Brown, a Trump appointee, rejected CNN’s argument that Noble’s sentence about 2020 interference cannot reasonably be understood as an assertion of provably false facts.

“A reasonable reader could readily understand the first part as alleging a weighing of the risks and benefits,” the ruling states. “It has a precise meaning.”

The judge also disagreed with CNN’s contention that the “left on the table” portion of the statement is “couched in figurative, imprecise language, and thus is not actionable under New York law.”

“While ‘left on the table’ is figurative language, it is also precise language,” Brown wrote. “A reasonable reader could readily understand it to mean ‘available for consideration.’”

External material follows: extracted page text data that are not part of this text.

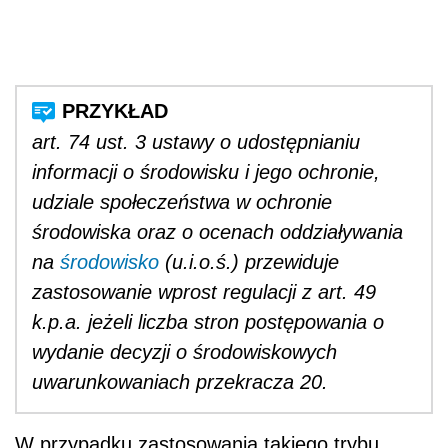
art. 74 ust. 3 ustawy o udostępnianiu
informacji o środowisku i jego ochronie,
udziale społeczeństwa w ochronie
środowiska oraz o ocenach oddziaływania
na
środowisko
(u.i.o.ś.) przewiduje
zastosowanie wprost regulacji z art. 49
k.p.a. jeżeli liczba stron postępowania o
wydanie decyzji o środowiskowych
uwarunkowaniach przekracza 20.
W przypadku zastosowania takiego trybu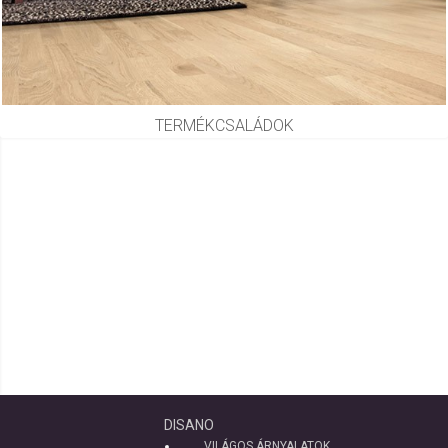
TERMÉKCSALÁDOK
DISANO
VILÁGOS ÁRNYALATOK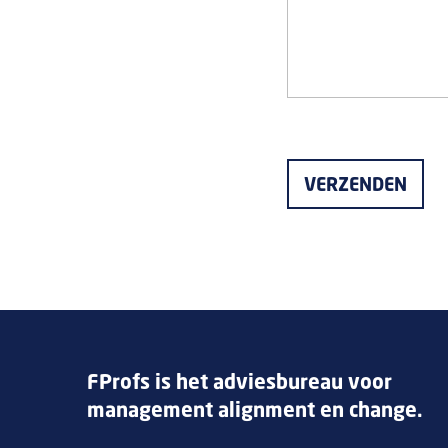
FProfs is het adviesbureau voor
management alignment en change.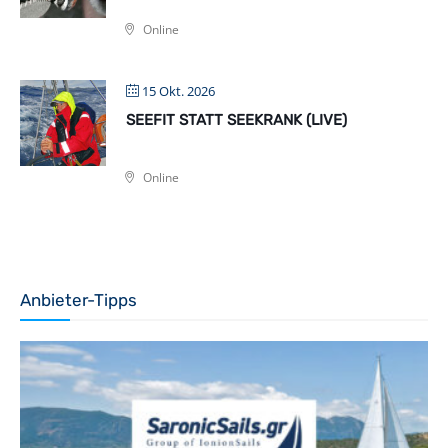
Online
15 Okt. 2026
SEEFIT STATT SEEKRANK (LIVE)
Online
Anbieter-Tipps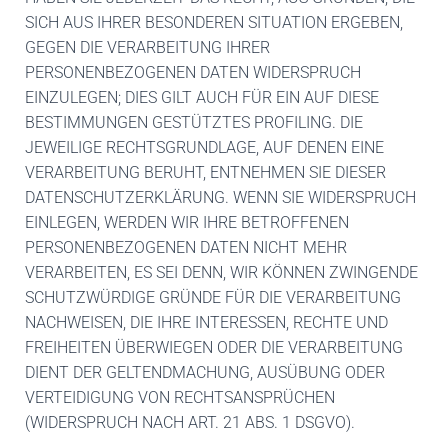
SICH AUS IHRER BESONDEREN SITUATION ERGEBEN,
GEGEN DIE VERARBEITUNG IHRER
PERSONENBEZOGENEN DATEN WIDERSPRUCH
EINZULEGEN; DIES GILT AUCH FÜR EIN AUF DIESE
BESTIMMUNGEN GESTÜTZTES PROFILING. DIE
JEWEILIGE RECHTSGRUNDLAGE, AUF DENEN EINE
VERARBEITUNG BERUHT, ENTNEHMEN SIE DIESER
DATENSCHUTZERKLÄRUNG. WENN SIE WIDERSPRUCH
EINLEGEN, WERDEN WIR IHRE BETROFFENEN
PERSONENBEZOGENEN DATEN NICHT MEHR
VERARBEITEN, ES SEI DENN, WIR KÖNNEN ZWINGENDE
SCHUTZWÜRDIGE GRÜNDE FÜR DIE VERARBEITUNG
NACHWEISEN, DIE IHRE INTERESSEN, RECHTE UND
FREIHEITEN ÜBERWIEGEN ODER DIE VERARBEITUNG
DIENT DER GELTENDMACHUNG, AUSÜBUNG ODER
VERTEIDIGUNG VON RECHTSANSPRÜCHEN
(WIDERSPRUCH NACH ART. 21 ABS. 1 DSGVO).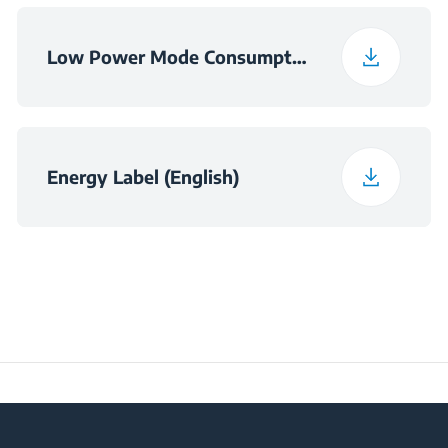
Low Power Mode Consumption Information
Energy Label (English)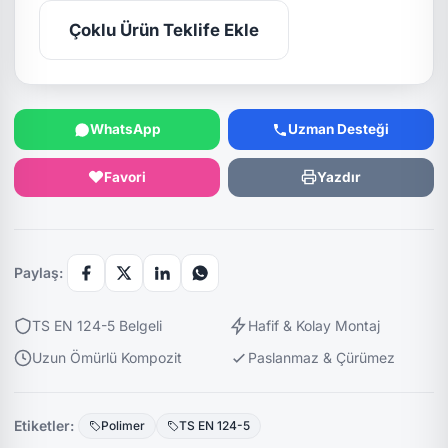
Çoklu Ürün Teklife Ekle
WhatsApp
Uzman Desteği
Favori
Yazdır
Paylaş:
TS EN 124-5 Belgeli
Hafif & Kolay Montaj
Uzun Ömürlü Kompozit
Paslanmaz & Çürümez
Etiketler:
Polimer
TS EN 124-5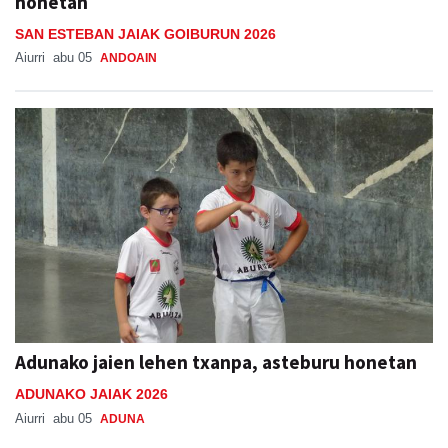
honetan
SAN ESTEBAN JAIAK GOIBURUN 2026
Aiurri
abu 05
ANDOAIN
Adunako jaien lehen txanpa, asteburu honetan
ADUNAKO JAIAK 2026
Aiurri
abu 05
ADUNA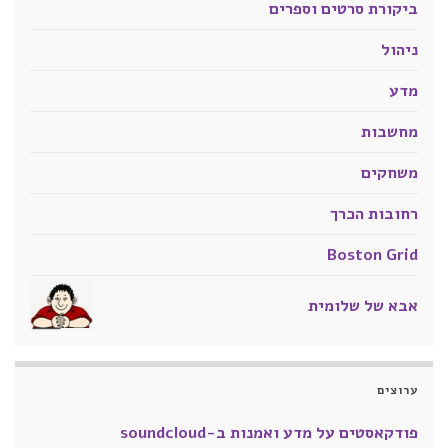
ביקורת סרטים וספרים
ניהול
מדע
מחשבות
משחקים
רחובות הכרך
Boston Grid
אבא של שלומית
ערוצים
פודקאסטים על מדע ואמנות ב-soundcloud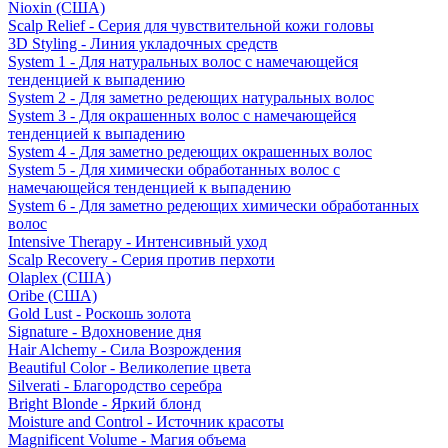
Nioxin (США)
Scalp Relief - Серия для чувствительной кожи головы
3D Styling - Линия укладочных средств
System 1 - Для натуральных волос с намечающейся
тенденцией к выпадению
System 2 - Для заметно редеющих натуральных волос
System 3 - Для окрашенных волос с намечающейся
тенденцией к выпадению
System 4 - Для заметно редеющих окрашенных волос
System 5 - Для химически обработанных волос с
намечающейся тенденцией к выпадению
System 6 - Для заметно редеющих химически обработанных
волос
Intensive Therapy - Интенсивный уход
Scalp Recovery - Серия против перхоти
Olaplex (США)
Oribe (США)
Gold Lust - Роскошь золота
Signature - Вдохновение дня
Hair Alchemy - Сила Возрождения
Beautiful Color - Великолепие цвета
Silverati - Благородство серебра
Bright Blonde - Яркий блонд
Moisture and Control - Источник красоты
Magnificent Volume - Магия объема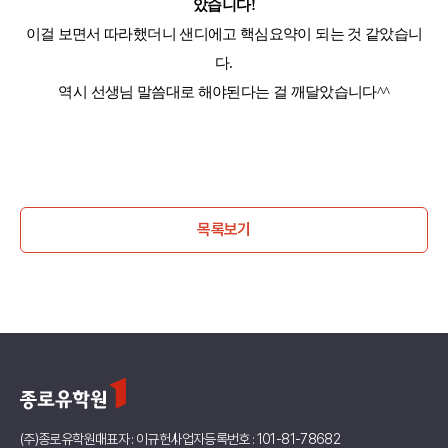
았습니다!
이걸 보면서 따라했더니 샌디에고 핵심요약이 되는 것 같았습니
다.
역시 선생님 말씀대로 해야된다는 걸 깨달았습니다^^
목록보기
(주)종로유학원
대표자 : 이규헌
사업자등록번호 : 101-81-78682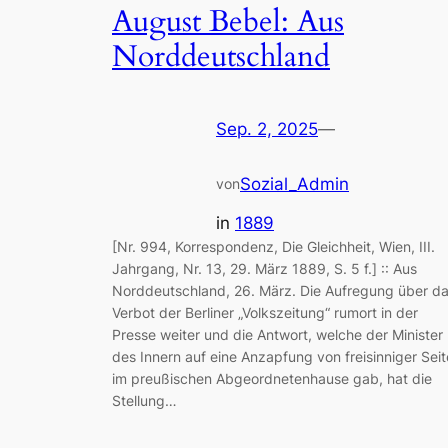
August Bebel: Aus
Norddeutschland
Sep. 2, 2025
—
Sozial_Admin
von
in
1889
[Nr. 994, Korrespondenz, Die Gleichheit, Wien, III.
Jahrgang, Nr. 13, 29. März 1889, S. 5 f.] :: Aus
Norddeutschland, 26. März. Die Aufregung über d
Verbot der Berliner „Volkszeitung“ rumort in der
Presse weiter und die Antwort, welche der Minister
des Innern auf eine Anzapfung von freisinniger Seit
im preußischen Abgeordnetenhause gab, hat die
Stellung…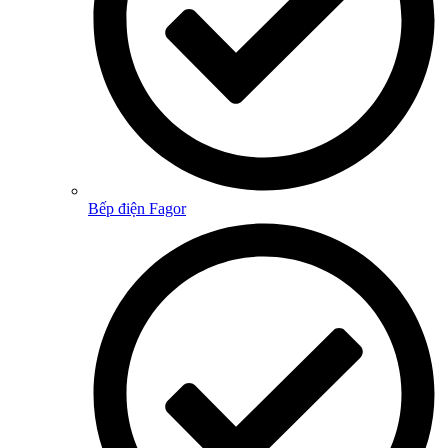
Bếp điện Fagor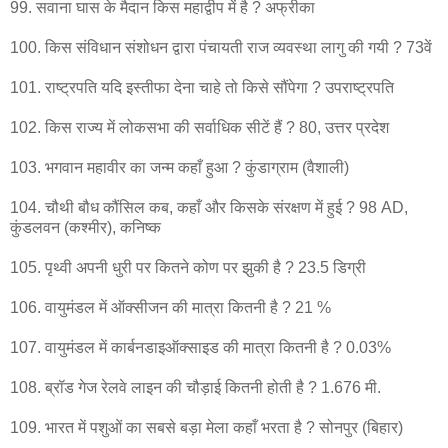
99. सवाना घास के मैदान किस महाद्वीप में है ? अफ्रीका
100. किस संविधान संशोधन द्वारा पंचायती राज व्यवस्था लागु की गयी ? 73वें
101. राष्ट्रपति यदि इस्तीफा देना चाहे तो किसे सौंपेगा ? उपराष्ट्रपति
102. किस राज्य में लोकसभा की सर्वाधिक सीटें हैं ? 80, उत्तर प्रदेश
103. भगवान महावीर का जन्म कहाँ हुआ ? कुंडाग्राम (वैशाली)
104. चौथी बौध कौंसिल कब, कहाँ और किसके संरक्षण में हुई ? 98 AD,
कुंडलवन (कश्मीर), कनिष्क
105. पृथ्वी अपनी धुरी पर कितने कोण पर झुकी है ? 23.5 डिग्री
106. वायुमंडल में ऑक्सीजन की मात्रा कितनी है ? 21 %
107. वायुमंडल में कार्बनडाइऑक्साइड की मात्रा कितनी है ? 0.03%
108. ब्रॉड गेज रेलवे लाइन की चौड़ाई कितनी होती है ? 1.676 मी.
109. भारत में पशुओं का सबसे बड़ा मेला कहाँ भरता है ? सोनपुर (बिहार)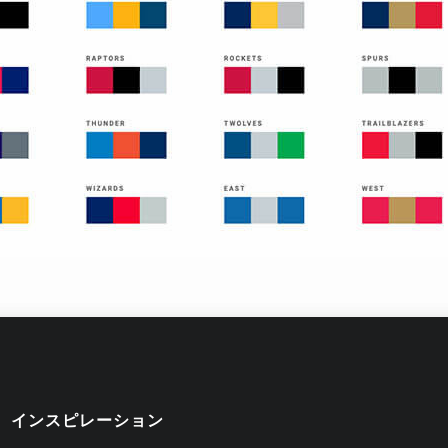
インスピレーション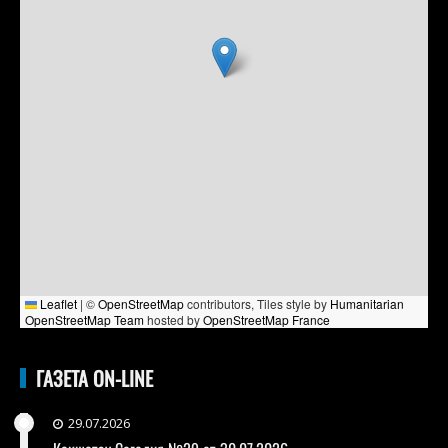
Leaflet
|
©
OpenStreetMap
contributors, Tiles style by
Humanitarian
OpenStreetMap Team
hosted by
OpenStreetMap France
ГАЗЕТА ON-LINE
29.07.2026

But the judge sided with CNN on a third factor, noting the disclaimer at the top of Noble’s op-ed clearly stated it was an opinion piece. Paragraphs before and after the statement at issue also contain “softening language which signals to readers that they are not reading a factual account,” Brown wrote.

Words like “versions” and “imagined” are used throughout the piece. In addition, the word “may” appears in each sentence before the statement on 2020 interference, and the following paragraph uses the phrase “let’s hope.”

“Both phrases signal that Mr. Noble is expressing his opinion,” the ruling states.

Trump’s campaign had also alleged Noble had a “record of malice and bias against the president” based on previous articles and a tweet that said, “Trump cheats and lies, and when caught, lies again and claims the right to make the rules. He claims defeats as victories, takes credit for anyone’s success and blames his failures on others.”

But Brown found that CNN succeeded in proving the statement at issue was not made with actual malice.

“The tweet might show Mr. Noble’s ill will towards the president, but it fails to plead actual malice in the constitutional sense – that is, does not show Mr. Noble made the statement with knowledge that it was false or with reckless disregard of whether it was false,” the judge wrote.

The Trump campaign and CNN did not immediately respond to requests for comment.